On a doubly critical Schr\"odinger system in bbr⁴ with steep potential wells

Study the following two-component elliptic system% \begin{equation*} \left\{\aligned&\Delta u-(\lambda a(x)+a_0)u+u^3+\beta v^2u=0\quad&\text{in }\bbr^4,\\% &\Delta v-(\lambda b(x)+b_0)v+v^3+\beta u^2v=0\quad&\text{in }\bbr^4,\\% &(u,v)\in\h\times\h,\endaligned\right.% \end{equation*} where $a_0,b_0\in\bbr$ are constants; $\lambda>0$ and $\beta\in\bbr$ are parameters and $a(x), b(x)\geq0$ are potential wells which are not necessarily to be radial symmetric. By using the variational method, we investigate the existence of ground state solutions and general ground state solutions (i.e., possibly semi-trivial) to this system.
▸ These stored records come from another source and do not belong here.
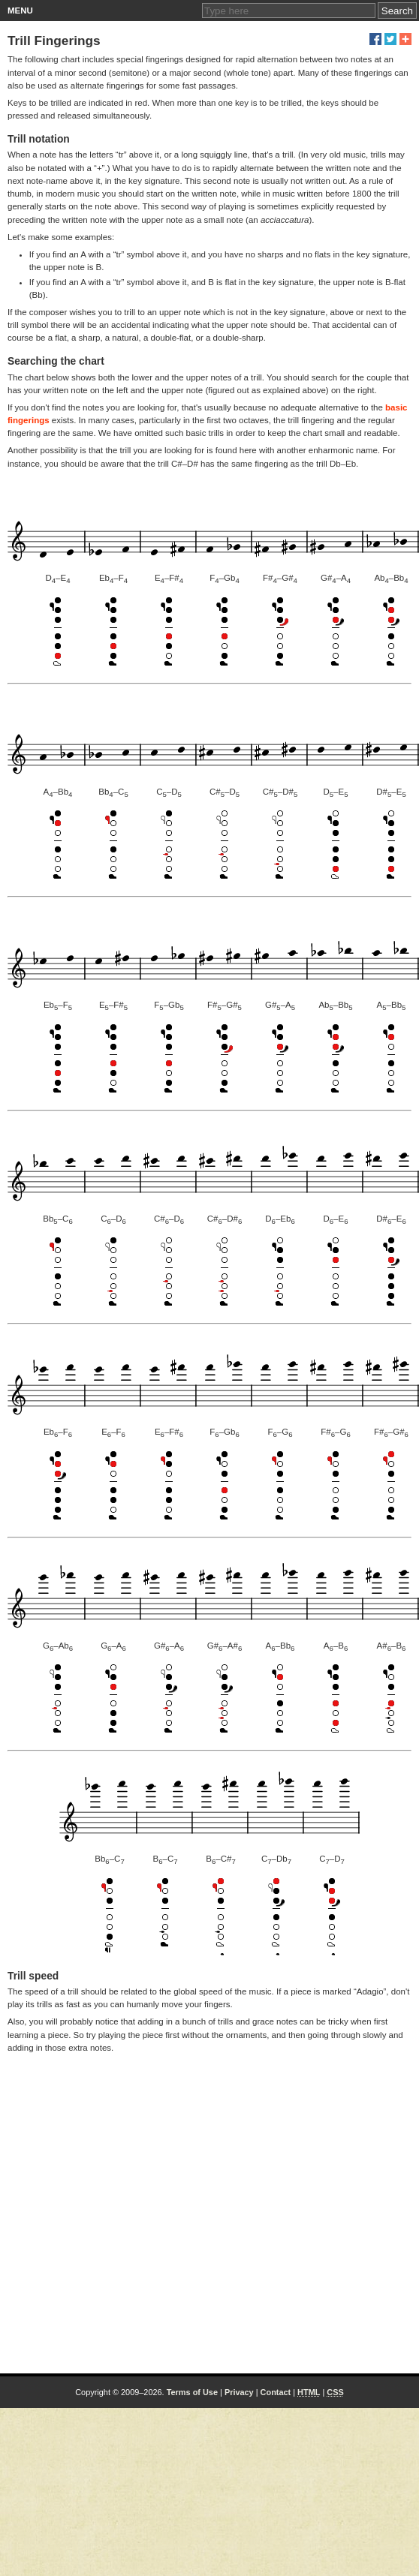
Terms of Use (192, 2392)
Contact (276, 2392)
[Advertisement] (141, 2210)
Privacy (239, 2392)
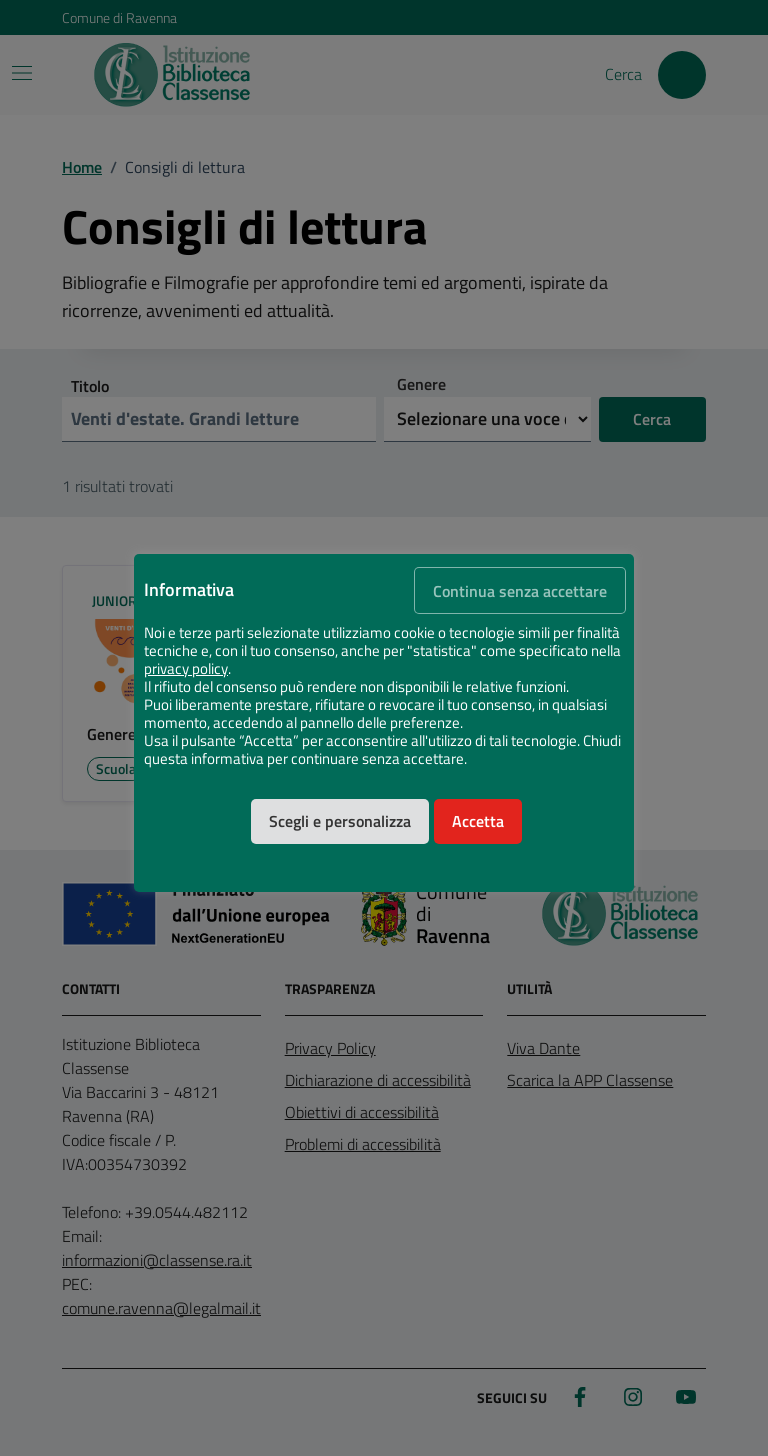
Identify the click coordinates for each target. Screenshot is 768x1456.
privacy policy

Indeed, to the best of our knowledge, even the existence of semi-trivial solutions is also unknown in the literature. We observe some concentration behaviors of ground state solutions and general ground state solutions. The phenomenon of phase separations is also excepted. It seems that this is the first result definitely describing the phenomenon of phase separation for critical system in the whole space $\bbr^4$. Note that both the cubic nonlinearities and the coupled terms of the system are all of critical growth with respect to the Sobolev critical exponent.